Après plusieurs années de procédures, totalement ruiné et complètement
« démoli » tant moralement que physiquement, il est enfin reconnu innocent.
Le mal est fait et sa vie est définitivement brisée. La manipulatrice a
gagné sur tous les plans.

■ La dissimulation des attaques
Le manipulateur s’arrange toujours pour détruire ses victimes sans se
faire remarquer d’elles. Il détruit, mais en le dissimulant à ceux qu’il
cherche abattre. Ce type de manipulation s’apparente à une destruction
discrète, silencieuse et sans visage pour ceux qui ne savent ou qui ne
veulent pas la voir.

Laure est chef de service et déjeune tous les jours à midi avec Christiane,
une collègue et amie. Elles profitent de ces moments de détente pour parler
de choses et d’autres et aussi pour échanger des idées ou des conseils,
lorsqu’elles rencontrent des difficultés particulières. Progressivement,
Laure est mise sur la touche et voit ses responsabilités fondre comme neige
au soleil.
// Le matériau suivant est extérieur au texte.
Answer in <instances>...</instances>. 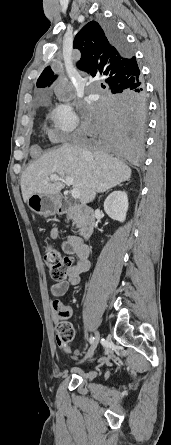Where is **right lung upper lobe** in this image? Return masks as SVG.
Listing matches in <instances>:
<instances>
[{
	"mask_svg": "<svg viewBox=\"0 0 171 445\" xmlns=\"http://www.w3.org/2000/svg\"><path fill=\"white\" fill-rule=\"evenodd\" d=\"M73 47L81 52L79 69L92 76L103 75L111 91L128 89L142 80L136 58L130 51L122 54L113 47L101 23L86 24L75 36ZM55 78L47 67L38 78L37 87H46Z\"/></svg>",
	"mask_w": 171,
	"mask_h": 445,
	"instance_id": "right-lung-upper-lobe-1",
	"label": "right lung upper lobe"
}]
</instances>
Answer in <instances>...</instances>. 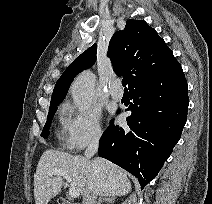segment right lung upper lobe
Segmentation results:
<instances>
[{
    "instance_id": "obj_1",
    "label": "right lung upper lobe",
    "mask_w": 212,
    "mask_h": 204,
    "mask_svg": "<svg viewBox=\"0 0 212 204\" xmlns=\"http://www.w3.org/2000/svg\"><path fill=\"white\" fill-rule=\"evenodd\" d=\"M96 50L94 44L69 65L54 87L51 104L61 103L74 77L94 64ZM108 56L114 71L127 77L129 90L181 67L164 40L144 20H127L125 29L112 36Z\"/></svg>"
}]
</instances>
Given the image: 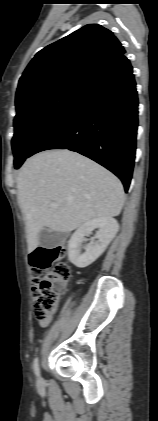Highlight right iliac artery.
Instances as JSON below:
<instances>
[{"instance_id": "right-iliac-artery-1", "label": "right iliac artery", "mask_w": 158, "mask_h": 421, "mask_svg": "<svg viewBox=\"0 0 158 421\" xmlns=\"http://www.w3.org/2000/svg\"><path fill=\"white\" fill-rule=\"evenodd\" d=\"M33 369L34 372L37 376L40 375V369H39V362H38V358H35L34 363H33Z\"/></svg>"}]
</instances>
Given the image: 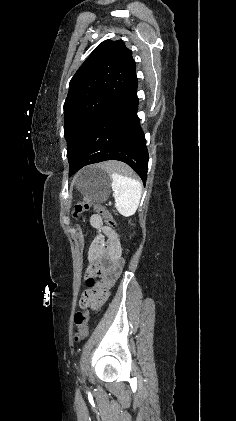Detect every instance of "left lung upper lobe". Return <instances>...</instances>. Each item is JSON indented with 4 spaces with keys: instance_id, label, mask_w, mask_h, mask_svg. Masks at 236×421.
Wrapping results in <instances>:
<instances>
[{
    "instance_id": "left-lung-upper-lobe-1",
    "label": "left lung upper lobe",
    "mask_w": 236,
    "mask_h": 421,
    "mask_svg": "<svg viewBox=\"0 0 236 421\" xmlns=\"http://www.w3.org/2000/svg\"><path fill=\"white\" fill-rule=\"evenodd\" d=\"M135 69L125 44L106 40L80 66L69 84L64 103L69 165L79 158L98 119L125 88Z\"/></svg>"
}]
</instances>
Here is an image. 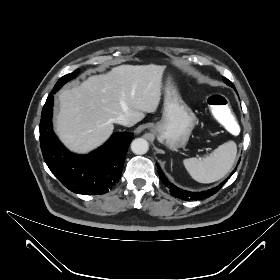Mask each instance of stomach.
<instances>
[{
	"instance_id": "stomach-1",
	"label": "stomach",
	"mask_w": 280,
	"mask_h": 280,
	"mask_svg": "<svg viewBox=\"0 0 280 280\" xmlns=\"http://www.w3.org/2000/svg\"><path fill=\"white\" fill-rule=\"evenodd\" d=\"M197 123L196 115L183 101L172 76L167 78L162 119L151 131L171 150L186 146Z\"/></svg>"
}]
</instances>
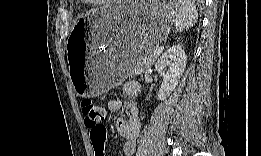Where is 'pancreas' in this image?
<instances>
[{
    "label": "pancreas",
    "mask_w": 261,
    "mask_h": 156,
    "mask_svg": "<svg viewBox=\"0 0 261 156\" xmlns=\"http://www.w3.org/2000/svg\"><path fill=\"white\" fill-rule=\"evenodd\" d=\"M153 51H148L142 56L141 60L138 61L136 66L131 70L130 75L141 74L155 62L156 56L153 55Z\"/></svg>",
    "instance_id": "obj_1"
}]
</instances>
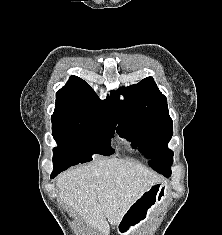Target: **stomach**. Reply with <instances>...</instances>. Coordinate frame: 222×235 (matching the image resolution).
<instances>
[{
  "label": "stomach",
  "mask_w": 222,
  "mask_h": 235,
  "mask_svg": "<svg viewBox=\"0 0 222 235\" xmlns=\"http://www.w3.org/2000/svg\"><path fill=\"white\" fill-rule=\"evenodd\" d=\"M168 187L165 183H156L145 190L130 206L118 224L120 235H134L145 225L156 210L166 201Z\"/></svg>",
  "instance_id": "obj_1"
}]
</instances>
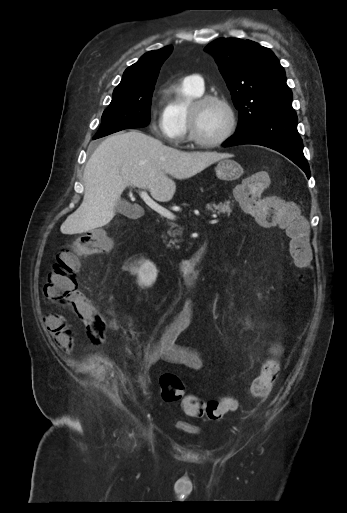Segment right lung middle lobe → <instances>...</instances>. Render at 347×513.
<instances>
[{
    "label": "right lung middle lobe",
    "instance_id": "dd1d6c3e",
    "mask_svg": "<svg viewBox=\"0 0 347 513\" xmlns=\"http://www.w3.org/2000/svg\"><path fill=\"white\" fill-rule=\"evenodd\" d=\"M154 85L155 83L145 87L115 89L113 99L102 115V124L94 138L148 125Z\"/></svg>",
    "mask_w": 347,
    "mask_h": 513
}]
</instances>
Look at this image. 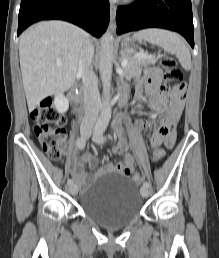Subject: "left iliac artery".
<instances>
[{
  "mask_svg": "<svg viewBox=\"0 0 219 258\" xmlns=\"http://www.w3.org/2000/svg\"><path fill=\"white\" fill-rule=\"evenodd\" d=\"M104 130H105V128L102 126V127H99V128L95 131V135H94V137H93V140H94V142H96L97 144H102V143L105 142L106 137L103 135ZM143 186L149 188L150 185H149V183H148L147 181H144V182H143Z\"/></svg>",
  "mask_w": 219,
  "mask_h": 258,
  "instance_id": "obj_1",
  "label": "left iliac artery"
}]
</instances>
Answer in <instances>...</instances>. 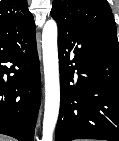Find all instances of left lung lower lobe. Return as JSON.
<instances>
[{
	"label": "left lung lower lobe",
	"mask_w": 119,
	"mask_h": 141,
	"mask_svg": "<svg viewBox=\"0 0 119 141\" xmlns=\"http://www.w3.org/2000/svg\"><path fill=\"white\" fill-rule=\"evenodd\" d=\"M57 25L61 102L55 141H119V43Z\"/></svg>",
	"instance_id": "0a47b994"
}]
</instances>
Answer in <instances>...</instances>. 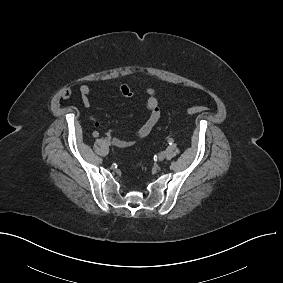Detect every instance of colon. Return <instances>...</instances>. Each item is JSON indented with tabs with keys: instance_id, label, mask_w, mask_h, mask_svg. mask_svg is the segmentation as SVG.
Returning a JSON list of instances; mask_svg holds the SVG:
<instances>
[{
	"instance_id": "obj_1",
	"label": "colon",
	"mask_w": 283,
	"mask_h": 283,
	"mask_svg": "<svg viewBox=\"0 0 283 283\" xmlns=\"http://www.w3.org/2000/svg\"><path fill=\"white\" fill-rule=\"evenodd\" d=\"M63 98H68L70 96V91L69 90H64L62 93ZM206 110V106L204 105H197V106H192L188 108L187 112L190 115H195L198 113H201Z\"/></svg>"
}]
</instances>
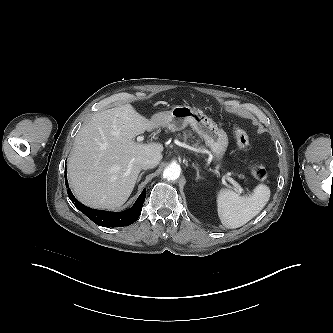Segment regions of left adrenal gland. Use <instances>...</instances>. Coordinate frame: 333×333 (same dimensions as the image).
I'll list each match as a JSON object with an SVG mask.
<instances>
[{"mask_svg":"<svg viewBox=\"0 0 333 333\" xmlns=\"http://www.w3.org/2000/svg\"><path fill=\"white\" fill-rule=\"evenodd\" d=\"M192 166L196 169V180L203 179L200 174H199V169L196 167L194 164Z\"/></svg>","mask_w":333,"mask_h":333,"instance_id":"1","label":"left adrenal gland"}]
</instances>
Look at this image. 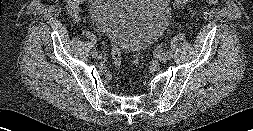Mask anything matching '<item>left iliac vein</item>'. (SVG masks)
<instances>
[{
  "instance_id": "obj_1",
  "label": "left iliac vein",
  "mask_w": 253,
  "mask_h": 131,
  "mask_svg": "<svg viewBox=\"0 0 253 131\" xmlns=\"http://www.w3.org/2000/svg\"><path fill=\"white\" fill-rule=\"evenodd\" d=\"M172 52H170L169 54H166V53H158L157 55V58L162 61V62H165L167 60H169L170 58H172Z\"/></svg>"
}]
</instances>
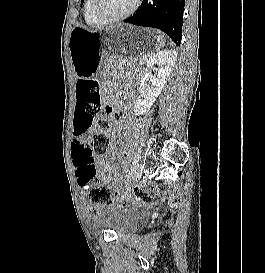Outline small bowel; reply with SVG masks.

Après lui avoir régulièrement reproché des fautes sans fondements,
son supérieur lui retire toutes ses responsabilités d’encadrement et
la nomme à un poste où elle n’a plus personne à diriger. Longtemps, elle a
cherché à comprendre ce qui lui était arrivé. Elle parlait souvent avec Christiane
de ce que son chef lui faisait subir. Elle tenta, mais en vain, d’obtenir
des explications et chercha quelles étaient les raisons de sa disgrâce. Elle
se sentait coupable et perdit confiance en elle. Un jour, enfin, elle constata
que son « amie » Christiane assurait désormais ses anciennes fonctions et
reprenait à son nom les projets qu’elle avait initiés. Laure réalisa, mais un
peu tard, l’origine de son malheur.
Dans un ouvrage précédent, nous avions déjà abordé le comportement
malfaisant de celui qui n’attaque pas ouvertement et qui emploie des
moyens détournés pour abattre sa victime. Nous parlions alors d’hostilité
dissimulée3. Aujourd’hui, nous complétons cette notion en donnant
le nom de manipulatueur à celui qui adopte un tel comportement.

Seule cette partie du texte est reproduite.